### Exploratory Data Analysis (EDA) for Histopathology Cancer Detection
This notebook is dedicated to analyzing and understanding the histopathology cancer detection dataset. We'll explore data distributions, check for any patterns, and perform preliminary visualizations.
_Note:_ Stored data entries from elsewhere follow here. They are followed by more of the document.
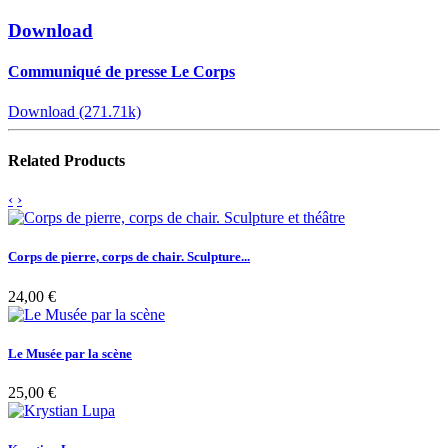
Download
Communiqué de presse Le Corps
Download (271.71k)
Related Products
‹
›
Corps de pierre, corps de chair. Sculpture...
24,00 €
Le Musée par la scène
25,00 €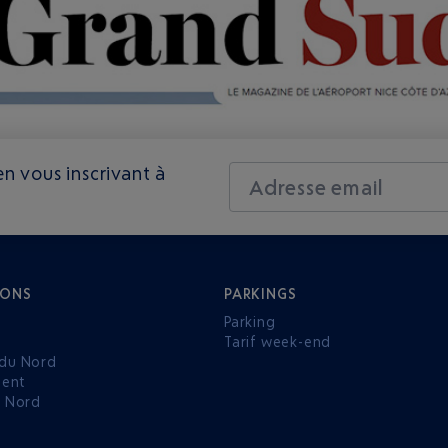
n vous inscrivant à
Adresse email
IONS
PARKINGS
Parking
Tarif week-end
du Nord
ent
u Nord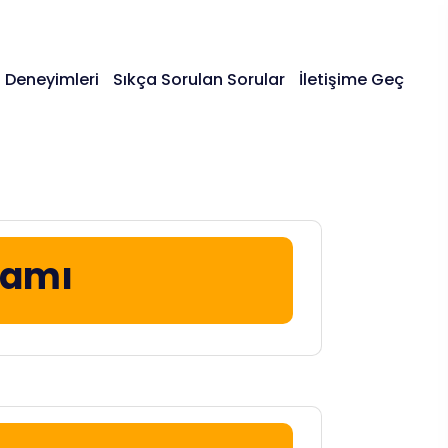
 Deneyimleri
Sıkça Sorulan Sorular
İletişime Geç
gramı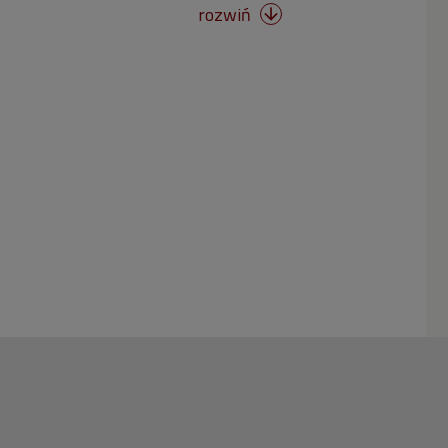
rozwiń
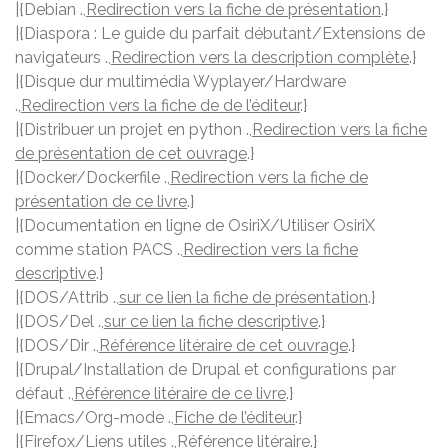
|{Debian .,
Redirection vers la fiche de présentation
.}
|{Diaspora : Le guide du parfait débutant/Extensions de
navigateurs .,
Redirection vers la description complète
.}
|{Disque dur multimédia Wyplayer/Hardware
.,
Redirection vers la fiche de de l’éditeur
.}
|{Distribuer un projet en python .,
Redirection vers la fiche
de présentation de cet ouvrage
.}
|{Docker/Dockerfile .,
Redirection vers la fiche de
présentation de ce livre
.}
|{Documentation en ligne de OsiriX/Utiliser OsiriX
comme station PACS .,
Redirection vers la fiche
descriptive
.}
|{DOS/Attrib .,
sur ce lien la fiche de présentation
.}
|{DOS/Del .,
sur ce lien la fiche descriptive
.}
|{DOS/Dir .,
Référence litéraire de cet ouvrage
.}
|{Drupal/Installation de Drupal et configurations par
défaut .,
Référence litéraire de ce livre
.}
|{Emacs/Org-mode .,
Fiche de l’éditeur
.}
|{Firefox/Liens utiles .,
Référence litéraire
.}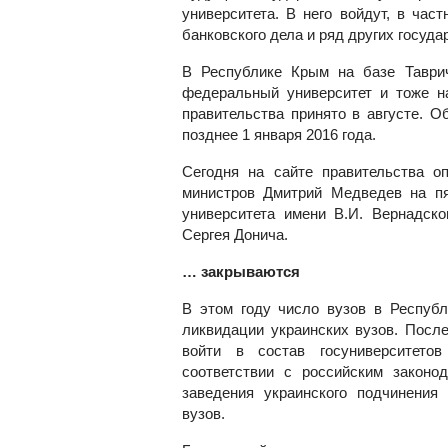
университета. В него войдут, в част
банковского дела и ряд других госуда
В Республике Крым на базе Таврич
федеральный университет и тоже н
правительства принято в августе. 
позднее 1 января 2016 года.
Сегодня на сайте правительства о
министров Дмитрий Медведев на пя
университета имени В.И. Вернадск
Сергея Донича.
… закрываются
В этом году число вузов в Республ
ликвидации украинских вузов. Посл
войти в состав госуниверситето
соответствии с российским закон
заведения украинского подчинения
вузов.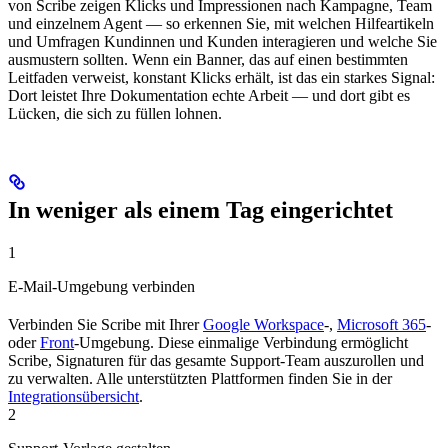
von Scribe zeigen Klicks und Impressionen nach Kampagne, Team
und einzelnem Agent — so erkennen Sie, mit welchen Hilfeartikeln
und Umfragen Kundinnen und Kunden interagieren und welche Sie
ausmustern sollten. Wenn ein Banner, das auf einen bestimmten
Leitfaden verweist, konstant Klicks erhält, ist das ein starkes Signal:
Dort leistet Ihre Dokumentation echte Arbeit — und dort gibt es
Lücken, die sich zu füllen lohnen.
In weniger als einem Tag eingerichtet
1
E-Mail-Umgebung verbinden
Verbinden Sie Scribe mit Ihrer
Google Workspace
-,
Microsoft 365
-
oder
Front
-Umgebung. Diese einmalige Verbindung ermöglicht
Scribe, Signaturen für das gesamte Support-Team auszurollen und
zu verwalten. Alle unterstützten Plattformen finden Sie in der
Integrationsübersicht
.
2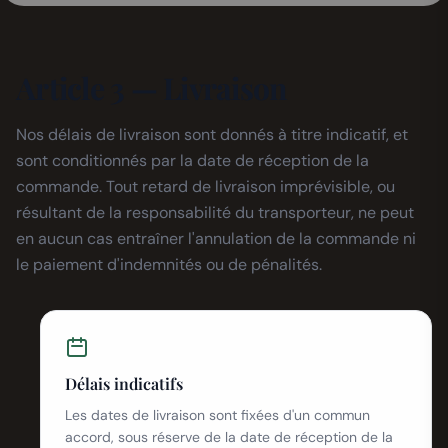
Article 3 — Livraison
Nos délais de livraison sont donnés à titre indicatif, et
sont conditionnés par la date de réception de la
commande. Tout retard de livraison imprévisible, ou
résultant de la responsabilité du transporteur, ne peut
en aucun cas entraîner l'annulation de la commande ni
le paiement d'indemnités ou de pénalités.
Délais indicatifs
Les dates de livraison sont fixées d'un commun
accord, sous réserve de la date de réception de la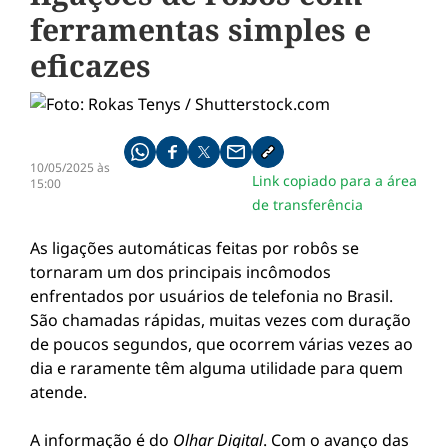
ferramentas simples e
eficazes
Compartilhe pelo whatsapp
Compartilhar no facebook
Compartilhar no twitter
Compartilhe pelo email
Copiar link da notícia
10/05/2025 às
Link copiado para a área
15:00
de transferência
As ligações automáticas feitas por robôs se
tornaram um dos principais incômodos
enfrentados por usuários de telefonia no Brasil.
São chamadas rápidas, muitas vezes com duração
de poucos segundos, que ocorrem várias vezes ao
dia e raramente têm alguma utilidade para quem
atende.
A informação é do
Olhar Digital
. Com o avanço das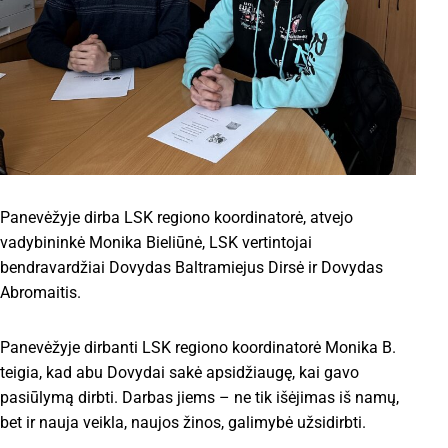
Panevėžyje dirba LSK regiono koordinatorė, atvejo
vadybininkė Monika Bieliūnė, LSK vertintojai
bendravardžiai Dovydas Baltramiejus Dirsė ir Dovydas
Abromaitis.
Panevėžyje dirbanti LSK regiono koordinatorė Monika B.
teigia, kad abu Dovydai sakė apsidžiaugę, kai gavo
pasiūlymą dirbti. Darbas jiems – ne tik išėjimas iš namų,
bet ir nauja veikla, naujos žinos, galimybė užsidirbti.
Additionally, we’ll use tools like Pandas Profiling for a quick overview of dataset characteristics.

#### Import Libraries

In [None]:
import os
import pandas as pd
import matplotlib.pyplot as plt
import seaborn as sns
import sweetviz as sv

from scripts.config import LABELS_FILE, TRAIN_DIR, TARGET_SIZE
from scripts.data_utils import display_sample_images


#### Load Data

In [None]:
# Load labels from the training labels CSV
labels_df = pd.read_csv(LABELS_FILE)
print("Data Loaded Successfully")
labels_df.head()

#### Basic Information and Summary Statistics

In [None]:
# Display basic info
print("Dataset Info:")
labels_df.info()

print("\nSummary Statistics:")
labels_df.describe()

#### Class Distribution

In [None]:
# Visualize class distribution
plt.figure(figsize=(6, 4))
sns.countplot(x='label', data=labels_df, palette='pastel')
plt.title('Class Distribution of Cancer Labels')
plt.xlabel('Label')
plt.ylabel('Count')
plt.show()

#### Sample Images

In [None]:
# Display samples for label 0 (non-cancerous) before and after preprocessing
print("Non-cancerous samples (Label 0):")
display_sample_images(train_dataset, label=0, sample_size=5)

In [None]:
# Display samples for label 1 (cancerous) before and after preprocessing
print("Cancerous samples (Label 1):")
display_sample_images(train_dataset, label=1, sample_size=5)

#### SweetViz Report

In [None]:
# Generate an automated EDA report using Sweetviz
eda_report = sv.analyze(labels_df)
eda_report.show_html(filepath='eda_report.html', open_browser=False)
print("Sweetviz Report Generated: eda_report.html")

#### Image Size Distribution
Check if there is any variance in image sizes (should be uniform but worth verifying).

In [None]:
# Verify image sizes for a random sample of 50 images
image_sizes = [Image.open(os.path.join(TRAIN_DIR, img_id + '.tif')).size for img_id in labels_df['id'].sample(50)]
image_sizes_df = pd.DataFrame(image_sizes, columns=['Width', 'Height'])

# Display unique dimensions
print("Sample Image Sizes:")
print(image_sizes_df['Width'].value_counts(), image_sizes_df['Height'].value_counts())

#### Image Resizing Preview
Verify resizing functionality to the target size defined in `config.py`.

In [None]:
# Resize a sample image to the target size
sample_img_path = os.path.join(TRAIN_DIR, labels_df['id'][0] + '.tif')
sample_img = Image.open(sample_img_path)
resized_img = sample_img.resize(TARGET_SIZE)

plt.figure(figsize=(8, 4))
plt.subplot(1, 2, 1)
plt.imshow(sample_img)
plt.title("Original Image")
plt.axis("off")

plt.subplot(1, 2, 2)
plt.imshow(resized_img)
plt.title(f"Resized Image {TARGET_SIZE}")
plt.axis("off")
plt.show()

#### Conclusion
This concludes the exploratory data analysis:
- The dataset's class distribution is imbalanced, favoring non-cancerous images.
- Sweetviz provides a comprehensive report for further insights.
- Images are uniform in size but will be resized to the target dimensions during preprocessing.